Jupyter Notebooks Are Dev Tools With nbdev
by Mike LevinFriday, April 08, 2022
Well, I just copy/pasted that entry from yesterday about whatsametafor.io and nbdev out to that site. In fact, this very entry now will probably be the second journal-style entry over there. Get stuff kicked off. You can just start pushing stuff out as markdown transformed into HTML through the Jekyll system. That’s good for now. It’s a solution that abides by the 80/20-rule to large degree. It’s the github.io documentation publishing system that this trick uses, along with the associating of custom registered domains with github.io spaces. It’s a good trick.
As I get more advanced, I’ll use some sort of “make” process to build these journal entries from whatever, and perhaps to paginate and organize them into a more user-friendly surfable tree-structure or other navigation system. I’m keeping it open ended, because just like my YouTube videos, I’m doing this writing more for me than for you. If it ever helps you out in any way, I am of course glad I could do some good in this world. But it’s more about total immersion and practice in this Linux, Python, vim & git methodology I advocate.

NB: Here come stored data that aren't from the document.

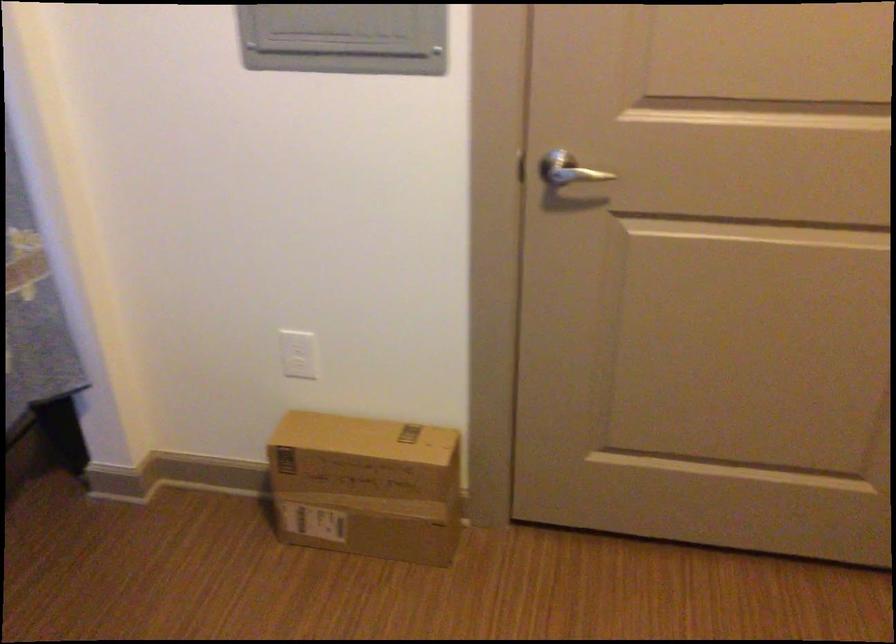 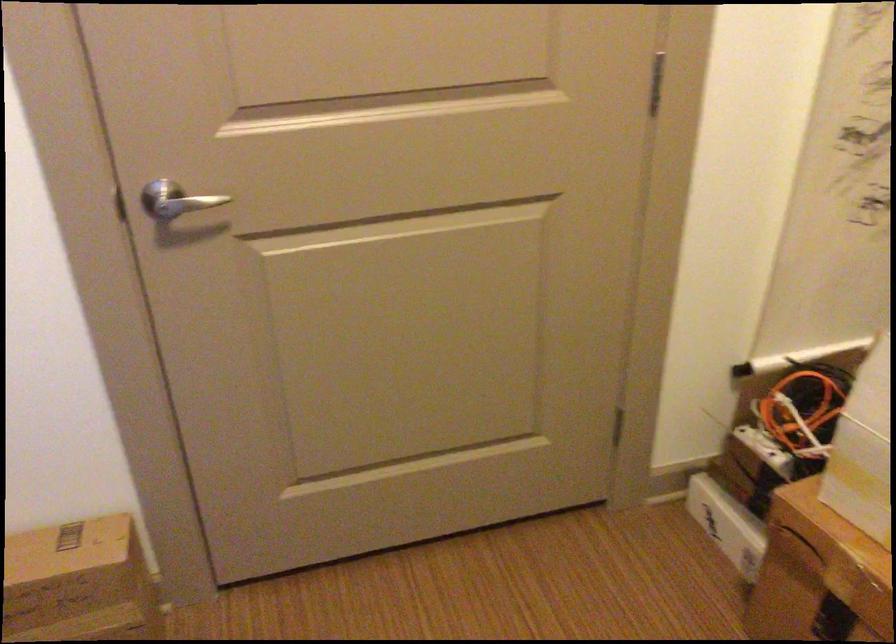 Question: Which direction would the cameraman need to move to produce the second image? Reply with the corresponding letter.

Choices:
 (A) Left
 (B) Right
 (C) Forward
 (D) Backward

Answer: (C) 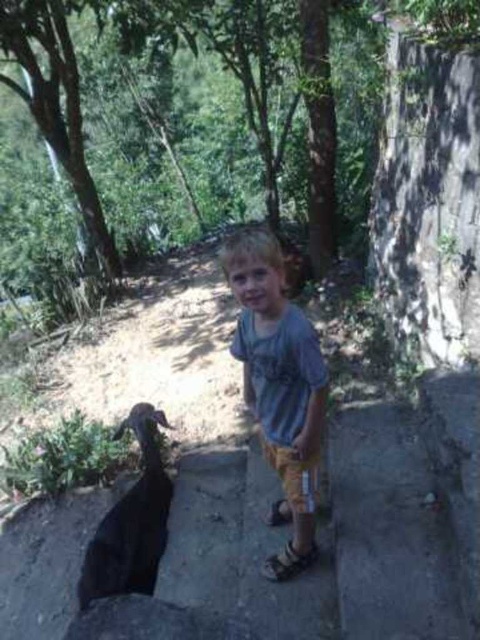 Question: Which point appears farthest from the camera in this image?

Choices:
 (A) (252, 228)
 (B) (135, 538)

Answer: (B)

Question: Is light blue cotton shirt at center closer to camera compared to black matte goat at lower left?

Choices:
 (A) yes
 (B) no

Answer: (A)

Question: Which point is closer to the camera taking this photo?

Choices:
 (A) (308, 452)
 (B) (152, 461)

Answer: (A)

Question: Is light blue cotton shirt at center positioned behind black matte goat at lower left?

Choices:
 (A) yes
 (B) no

Answer: (B)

Adeptness in LPvg doesn’t come easy and requires lots of practice. It’s with that practice, organizing content over a diverse set of sites will also come easy. It’s just copy/paste between text files, and eventually running some scripts to put things in place. The scripts can of course be triggered with a git push integration these days, but that’s getting ahead of myself. I’m focusing on nbdev and my advancements over the past few days right now. That’s where I push my own personal state-of-the-art forward.
Okay, just dump out your new realizations. This belongs on whatsametafor.io because it is all about tooling-up. Isn’t that my linuxpythonvimgit.com site? Well, I’ll sort that all out later. This is heady stuff and quite derivative from my LPvg approach, because it plays off of the honorary-mention of JupyterLab in my essential toolkit. JupyterLab is a game-changer for a number of reasons I’ll cover in a separate article. But when the time comes to do more advanced things than the Python execution context of Jupyter (clicking Run in browser) provides, there are basically 2 approaches: Papermill to parameterize Notebooks (still .ipynb) or nbdev to “extract” package.py files appropriate for parametrized use in Linux scheduler/pipeline systems or even releasing as pip installable PyPI packages for publishing and sharing.
Clearly I went the nbdev route since I’ve been talking about it so much. In fact, I’m quite enamored with the approach and am willing to forgive a “make” process for the .py-file package-extraction just as happily as I’m embracing the web browser as a portal to a standard CPython.exe. For you see, Jupyter really is based on a fairly recent but always quite standard official Python release, and so all the skills and techniques you learn, even while running Python in a web browser, are 100-percent applicable to a long-term career involving Python, Jupyter or not.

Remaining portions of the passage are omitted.